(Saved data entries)
□ □ □ □ □

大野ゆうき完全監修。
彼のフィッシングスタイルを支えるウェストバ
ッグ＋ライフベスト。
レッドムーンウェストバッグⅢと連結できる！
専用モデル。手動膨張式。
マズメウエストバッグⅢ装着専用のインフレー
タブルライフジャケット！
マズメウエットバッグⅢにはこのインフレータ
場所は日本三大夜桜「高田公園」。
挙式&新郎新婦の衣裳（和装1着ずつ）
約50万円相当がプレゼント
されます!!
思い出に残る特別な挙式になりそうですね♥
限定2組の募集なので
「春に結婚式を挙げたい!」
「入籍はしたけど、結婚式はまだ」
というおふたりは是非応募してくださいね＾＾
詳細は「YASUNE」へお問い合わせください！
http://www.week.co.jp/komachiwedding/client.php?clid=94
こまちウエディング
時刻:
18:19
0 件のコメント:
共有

□ □ □ □ □

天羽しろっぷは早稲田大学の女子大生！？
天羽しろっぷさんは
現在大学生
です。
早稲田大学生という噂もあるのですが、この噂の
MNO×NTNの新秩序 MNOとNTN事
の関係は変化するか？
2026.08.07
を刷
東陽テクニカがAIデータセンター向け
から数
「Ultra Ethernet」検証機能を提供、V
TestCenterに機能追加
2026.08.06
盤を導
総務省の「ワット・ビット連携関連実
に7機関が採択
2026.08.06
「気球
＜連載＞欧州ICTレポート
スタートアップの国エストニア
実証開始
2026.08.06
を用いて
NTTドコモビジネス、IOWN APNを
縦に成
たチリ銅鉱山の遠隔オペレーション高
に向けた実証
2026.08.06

□ □ □ □ □

> Description of the task
Retype the portion of the data above that starts on the line with "彼のフィッシングスタイルを支えるウェストバ" and finishes on the line with "詳細は「YASUNE」へお問い合わせください！", including both of those lines.

> Result
彼のフィッシングスタイルを支えるウェストバ
ッグ＋ライフベスト。
レッドムーンウェストバッグⅢと連結できる！
専用モデル。手動膨張式。
マズメウエストバッグⅢ装着専用のインフレー
タブルライフジャケット！
マズメウエットバッグⅢにはこのインフレータ
場所は日本三大夜桜「高田公園」。
挙式&新郎新婦の衣裳（和装1着ずつ）
約50万円相当がプレゼント
されます!!
思い出に残る特別な挙式になりそうですね♥
限定2組の募集なので
「春に結婚式を挙げたい!」
「入籍はしたけど、結婚式はまだ」
というおふたりは是非応募してくださいね＾＾
詳細は「YASUNE」へお問い合わせください！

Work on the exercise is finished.